Excerpts from a dataset:

↓

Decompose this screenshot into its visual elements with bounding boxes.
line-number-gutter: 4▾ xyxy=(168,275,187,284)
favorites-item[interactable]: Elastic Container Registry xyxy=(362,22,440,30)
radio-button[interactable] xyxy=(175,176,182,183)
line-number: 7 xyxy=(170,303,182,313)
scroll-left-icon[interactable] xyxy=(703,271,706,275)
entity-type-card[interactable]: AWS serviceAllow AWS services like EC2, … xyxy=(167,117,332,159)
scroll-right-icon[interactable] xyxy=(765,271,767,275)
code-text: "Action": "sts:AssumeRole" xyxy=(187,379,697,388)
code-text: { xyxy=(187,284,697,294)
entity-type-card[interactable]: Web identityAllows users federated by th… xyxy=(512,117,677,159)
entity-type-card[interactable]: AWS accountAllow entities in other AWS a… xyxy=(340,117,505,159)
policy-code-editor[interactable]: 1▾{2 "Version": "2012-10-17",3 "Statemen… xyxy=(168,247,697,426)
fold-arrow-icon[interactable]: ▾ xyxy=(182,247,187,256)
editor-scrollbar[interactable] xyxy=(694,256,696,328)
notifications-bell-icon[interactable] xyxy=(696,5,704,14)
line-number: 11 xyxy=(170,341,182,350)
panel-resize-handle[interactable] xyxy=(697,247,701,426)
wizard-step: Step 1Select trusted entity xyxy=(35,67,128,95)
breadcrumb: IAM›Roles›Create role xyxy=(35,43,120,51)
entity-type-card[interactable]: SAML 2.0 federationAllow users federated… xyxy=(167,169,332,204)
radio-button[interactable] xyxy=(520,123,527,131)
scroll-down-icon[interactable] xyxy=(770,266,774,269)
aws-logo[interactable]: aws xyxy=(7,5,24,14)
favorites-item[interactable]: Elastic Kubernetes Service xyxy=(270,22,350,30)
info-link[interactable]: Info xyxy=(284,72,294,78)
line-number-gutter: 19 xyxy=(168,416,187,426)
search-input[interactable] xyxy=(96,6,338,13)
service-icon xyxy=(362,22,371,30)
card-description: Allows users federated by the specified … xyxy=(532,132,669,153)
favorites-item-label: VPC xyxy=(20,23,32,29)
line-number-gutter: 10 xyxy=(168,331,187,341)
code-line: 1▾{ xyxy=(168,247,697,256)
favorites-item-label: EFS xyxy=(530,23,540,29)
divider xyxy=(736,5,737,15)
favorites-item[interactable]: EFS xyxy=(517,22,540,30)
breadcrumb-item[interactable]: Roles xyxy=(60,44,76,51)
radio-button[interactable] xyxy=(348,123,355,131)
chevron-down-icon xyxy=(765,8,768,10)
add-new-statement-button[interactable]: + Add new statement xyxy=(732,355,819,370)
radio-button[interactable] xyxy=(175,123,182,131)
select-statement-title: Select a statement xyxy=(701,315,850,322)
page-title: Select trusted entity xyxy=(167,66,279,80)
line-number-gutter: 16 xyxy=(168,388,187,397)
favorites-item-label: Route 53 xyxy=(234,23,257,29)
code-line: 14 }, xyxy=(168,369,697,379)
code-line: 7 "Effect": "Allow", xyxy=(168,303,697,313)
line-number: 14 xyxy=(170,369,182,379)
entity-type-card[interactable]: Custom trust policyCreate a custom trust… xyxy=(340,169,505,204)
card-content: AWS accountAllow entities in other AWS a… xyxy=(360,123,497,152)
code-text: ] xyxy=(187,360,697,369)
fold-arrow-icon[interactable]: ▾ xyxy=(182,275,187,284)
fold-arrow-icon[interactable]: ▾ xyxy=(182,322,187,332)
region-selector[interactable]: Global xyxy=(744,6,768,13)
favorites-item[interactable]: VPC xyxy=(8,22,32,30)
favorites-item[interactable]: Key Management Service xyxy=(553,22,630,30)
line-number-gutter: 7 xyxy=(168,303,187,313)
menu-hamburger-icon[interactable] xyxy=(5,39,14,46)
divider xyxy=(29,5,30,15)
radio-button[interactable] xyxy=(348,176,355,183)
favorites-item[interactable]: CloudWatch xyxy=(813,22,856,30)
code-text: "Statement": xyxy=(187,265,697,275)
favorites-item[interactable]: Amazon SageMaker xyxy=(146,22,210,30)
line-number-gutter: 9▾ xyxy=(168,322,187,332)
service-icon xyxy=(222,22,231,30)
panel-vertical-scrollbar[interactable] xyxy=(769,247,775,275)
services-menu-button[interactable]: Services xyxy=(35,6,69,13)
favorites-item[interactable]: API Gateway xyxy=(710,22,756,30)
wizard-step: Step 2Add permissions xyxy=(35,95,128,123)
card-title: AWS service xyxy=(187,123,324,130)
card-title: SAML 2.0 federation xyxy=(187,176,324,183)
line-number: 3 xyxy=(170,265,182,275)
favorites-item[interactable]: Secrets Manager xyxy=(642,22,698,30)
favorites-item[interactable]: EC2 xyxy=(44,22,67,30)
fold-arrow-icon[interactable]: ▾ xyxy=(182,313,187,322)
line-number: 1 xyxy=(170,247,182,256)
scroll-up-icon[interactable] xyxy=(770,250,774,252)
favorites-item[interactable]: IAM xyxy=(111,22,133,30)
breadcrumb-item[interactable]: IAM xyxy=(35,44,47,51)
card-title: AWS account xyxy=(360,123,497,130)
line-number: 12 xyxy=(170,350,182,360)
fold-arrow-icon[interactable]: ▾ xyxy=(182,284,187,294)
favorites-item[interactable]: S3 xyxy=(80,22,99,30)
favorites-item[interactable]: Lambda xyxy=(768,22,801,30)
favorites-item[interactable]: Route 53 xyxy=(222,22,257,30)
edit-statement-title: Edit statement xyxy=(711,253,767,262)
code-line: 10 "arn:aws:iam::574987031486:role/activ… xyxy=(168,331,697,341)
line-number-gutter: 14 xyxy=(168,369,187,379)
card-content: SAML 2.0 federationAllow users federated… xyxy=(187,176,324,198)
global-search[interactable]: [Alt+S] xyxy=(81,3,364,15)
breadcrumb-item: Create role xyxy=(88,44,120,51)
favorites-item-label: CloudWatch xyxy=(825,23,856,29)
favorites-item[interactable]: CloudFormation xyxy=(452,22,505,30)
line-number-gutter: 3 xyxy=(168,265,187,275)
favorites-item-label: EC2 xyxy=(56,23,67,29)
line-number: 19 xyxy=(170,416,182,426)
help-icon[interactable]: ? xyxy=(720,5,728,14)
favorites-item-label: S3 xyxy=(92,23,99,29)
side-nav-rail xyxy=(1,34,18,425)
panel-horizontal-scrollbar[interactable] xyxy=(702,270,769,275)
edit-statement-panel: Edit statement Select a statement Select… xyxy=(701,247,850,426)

↑

WORK ITEM: Every single record must be transcribed exactly as it stands.

TASK RESULT:
Decompose this screenshot into its visual elements with bounding boxes.
line-number-gutter: 4▾ xyxy=(168,275,187,284)
favorites-item[interactable]: Elastic Container Registry xyxy=(362,22,440,30)
radio-button[interactable] xyxy=(175,176,182,183)
line-number: 7 xyxy=(170,303,182,313)
scroll-left-icon[interactable] xyxy=(703,271,706,275)
entity-type-card[interactable]: AWS serviceAllow AWS services like EC2, … xyxy=(167,117,332,159)
scroll-right-icon[interactable] xyxy=(765,271,767,275)
code-text: "Action": "sts:AssumeRole" xyxy=(187,379,697,388)
code-text: { xyxy=(187,284,697,294)
entity-type-card[interactable]: Web identityAllows users federated by th… xyxy=(512,117,677,159)
entity-type-card[interactable]: AWS accountAllow entities in other AWS a… xyxy=(340,117,505,159)
policy-code-editor[interactable]: 1▾{2 "Version": "2012-10-17",3 "Statemen… xyxy=(168,247,697,426)
fold-arrow-icon[interactable]: ▾ xyxy=(182,247,187,256)
editor-scrollbar[interactable] xyxy=(694,256,696,328)
notifications-bell-icon[interactable] xyxy=(696,5,704,14)
line-number: 11 xyxy=(170,341,182,350)
panel-resize-handle[interactable] xyxy=(697,247,701,426)
wizard-step: Step 1Select trusted entity xyxy=(35,67,128,95)
breadcrumb: IAM›Roles›Create role xyxy=(35,43,120,51)
entity-type-card[interactable]: SAML 2.0 federationAllow users federated… xyxy=(167,169,332,204)
radio-button[interactable] xyxy=(520,123,527,131)
scroll-down-icon[interactable] xyxy=(770,266,774,269)
aws-logo[interactable]: aws xyxy=(7,5,24,14)
favorites-item[interactable]: Elastic Kubernetes Service xyxy=(270,22,350,30)
info-link[interactable]: Info xyxy=(284,72,294,78)
line-number-gutter: 19 xyxy=(168,416,187,426)
search-input[interactable] xyxy=(96,6,338,13)
service-icon xyxy=(362,22,371,30)
card-description: Allows users federated by the specified … xyxy=(532,132,669,153)
favorites-item-label: VPC xyxy=(20,23,32,29)
line-number-gutter: 10 xyxy=(168,331,187,341)
code-line: 1▾{ xyxy=(168,247,697,256)
favorites-item-label: EFS xyxy=(530,23,540,29)
divider xyxy=(736,5,737,15)
favorites-item[interactable]: EFS xyxy=(517,22,540,30)
breadcrumb-item[interactable]: Roles xyxy=(60,44,76,51)
radio-button[interactable] xyxy=(348,123,355,131)
chevron-down-icon xyxy=(765,8,768,10)
add-new-statement-button[interactable]: + Add new statement xyxy=(732,355,819,370)
radio-button[interactable] xyxy=(175,123,182,131)
select-statement-title: Select a statement xyxy=(701,315,850,322)
page-title: Select trusted entity xyxy=(167,66,279,80)
line-number-gutter: 16 xyxy=(168,388,187,397)
favorites-item-label: Route 53 xyxy=(234,23,257,29)
code-line: 14 }, xyxy=(168,369,697,379)
code-line: 7 "Effect": "Allow", xyxy=(168,303,697,313)
line-number: 14 xyxy=(170,369,182,379)
entity-type-card[interactable]: Custom trust policyCreate a custom trust… xyxy=(340,169,505,204)
card-content: AWS accountAllow entities in other AWS a… xyxy=(360,123,497,152)
code-text: ] xyxy=(187,360,697,369)
fold-arrow-icon[interactable]: ▾ xyxy=(182,275,187,284)
fold-arrow-icon[interactable]: ▾ xyxy=(182,322,187,332)
region-selector[interactable]: Global xyxy=(744,6,768,13)
favorites-item[interactable]: VPC xyxy=(8,22,32,30)
favorites-item[interactable]: Key Management Service xyxy=(553,22,630,30)
line-number-gutter: 7 xyxy=(168,303,187,313)
menu-hamburger-icon[interactable] xyxy=(5,39,14,46)
divider xyxy=(29,5,30,15)
radio-button[interactable] xyxy=(348,176,355,183)
favorites-item[interactable]: CloudWatch xyxy=(813,22,856,30)
code-text: "Statement": xyxy=(187,265,697,275)
favorites-item[interactable]: Amazon SageMaker xyxy=(146,22,210,30)
line-number-gutter: 9▾ xyxy=(168,322,187,332)
service-icon xyxy=(222,22,231,30)
panel-vertical-scrollbar[interactable] xyxy=(769,247,775,275)
services-menu-button[interactable]: Services xyxy=(35,6,69,13)
favorites-item[interactable]: API Gateway xyxy=(710,22,756,30)
wizard-step: Step 2Add permissions xyxy=(35,95,128,123)
card-title: AWS service xyxy=(187,123,324,130)
card-title: SAML 2.0 federation xyxy=(187,176,324,183)
line-number: 3 xyxy=(170,265,182,275)
favorites-item[interactable]: Secrets Manager xyxy=(642,22,698,30)
favorites-item[interactable]: EC2 xyxy=(44,22,67,30)
fold-arrow-icon[interactable]: ▾ xyxy=(182,313,187,322)
line-number: 1 xyxy=(170,247,182,256)
scroll-up-icon[interactable] xyxy=(770,250,774,252)
favorites-item[interactable]: IAM xyxy=(111,22,133,30)
breadcrumb-item[interactable]: IAM xyxy=(35,44,47,51)
card-title: AWS account xyxy=(360,123,497,130)
line-number: 12 xyxy=(170,350,182,360)
fold-arrow-icon[interactable]: ▾ xyxy=(182,284,187,294)
favorites-item[interactable]: S3 xyxy=(80,22,99,30)
favorites-item[interactable]: Lambda xyxy=(768,22,801,30)
favorites-item[interactable]: Route 53 xyxy=(222,22,257,30)
edit-statement-title: Edit statement xyxy=(711,253,767,262)
code-line: 10 "arn:aws:iam::574987031486:role/activ… xyxy=(168,331,697,341)
line-number-gutter: 14 xyxy=(168,369,187,379)
card-content: SAML 2.0 federationAllow users federated… xyxy=(187,176,324,198)
global-search[interactable]: [Alt+S] xyxy=(81,3,364,15)
breadcrumb-item: Create role xyxy=(88,44,120,51)
favorites-item-label: CloudWatch xyxy=(825,23,856,29)
favorites-item[interactable]: CloudFormation xyxy=(452,22,505,30)
line-number-gutter: 3 xyxy=(168,265,187,275)
favorites-item-label: EC2 xyxy=(56,23,67,29)
line-number: 19 xyxy=(170,416,182,426)
help-icon[interactable]: ? xyxy=(720,5,728,14)
favorites-item-label: S3 xyxy=(92,23,99,29)
side-nav-rail xyxy=(1,34,18,425)
panel-horizontal-scrollbar[interactable] xyxy=(702,270,769,275)
edit-statement-panel: Edit statement Select a statement Select… xyxy=(701,247,850,426)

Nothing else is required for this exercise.